*WORK TO COMPLETE*. Pictures stay out of the answer, but every line of the material must be restated exactly.

*DATA UNDER STUDY*.
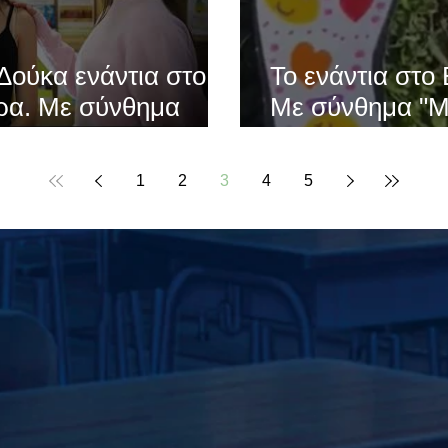
Δούκα ενάντια στο
Το ενάντια στο 
ώρα. Με σύνθημα
Με σύνθημα "Μ
α σχολεία της
σχολεία της Ελ
ις δυνάμεις τους
δυνάμεις τους ε
1
2
3
4
5
ng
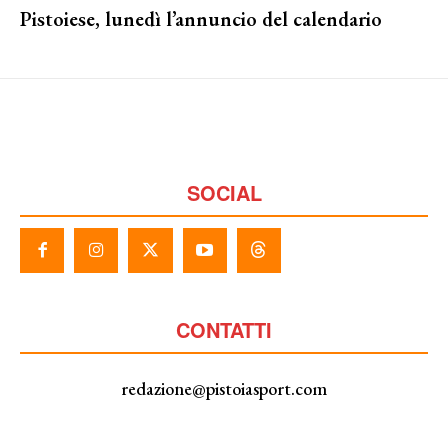
Pistoiese, lunedì l’annuncio del calendario
SOCIAL
CONTATTI
redazione@pistoiasport.com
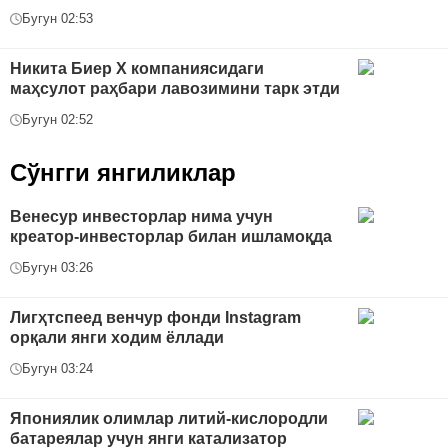
Бугун 02:53
Никита Биер Х компаниясидаги
маҳсулот раҳбари лавозимини тарк этди
Бугун 02:52
Сўнгги янгиликлар
Венесур инвесторлар нима учун
креатор-инвесторлар билан ишламоқда
Бугун 03:26
Лигҳтспеед венчур фонди Instagram
орқали янги ходим ёллади
Бугун 03:24
Япониялик олимлар литий-кислородли
батареялар учун янги катализатор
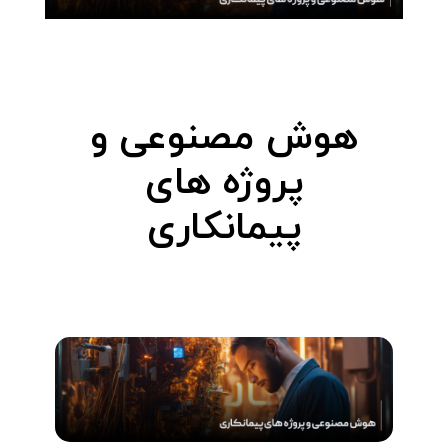
هوش مصنوعی و
پروژه های
پیمانکاری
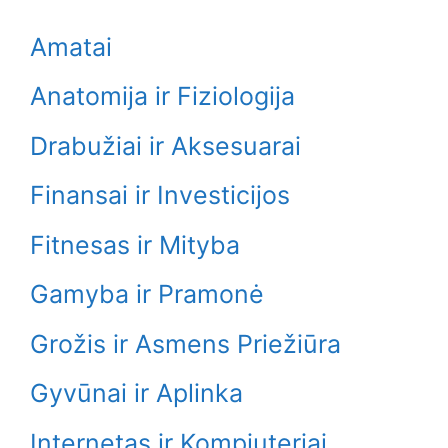
Amatai
Anatomija ir Fiziologija
Drabužiai ir Aksesuarai
Finansai ir Investicijos
Fitnesas ir Mityba
Gamyba ir Pramonė
Grožis ir Asmens Priežiūra
Gyvūnai ir Aplinka
Internetas ir Kompiuteriai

*OUTPUT OF THE TASK*.
Δούκα ενάντια στο
Το ενάντια στο 
ώρα. Με σύνθημα
Με σύνθημα "Μ
α σχολεία της
σχολεία της Ελ
ις δυνάμεις τους
δυνάμεις τους ε
1
2
3
4
5
ng
Pistoiese, lunedì l’annuncio del calendario
SOCIAL
CONTATTI
redazione@pistoiasport.com
Бугун 02:53
Никита Биер Х компаниясидаги
маҳсулот раҳбари лавозимини тарк этди
Бугун 02:52
Сўнгги янгиликлар
Венесур инвесторлар нима учун
креатор-инвесторлар билан ишламоқда
Бугун 03:26
Лигҳтспеед венчур фонди Instagram
орқали янги ходим ёллади
Бугун 03:24
Япониялик олимлар литий-кислородли
батареялар учун янги катализатор
هوش مصنوعی و
پروژه های
پیمانکاری
Amatai
Anatomija ir Fiziologija
Drabužiai ir Aksesuarai
Finansai ir Investicijos
Fitnesas ir Mityba
Gamyba ir Pramonė
Grožis ir Asmens Priežiūra
Gyvūnai ir Aplinka
Internetas ir Kompiuteriai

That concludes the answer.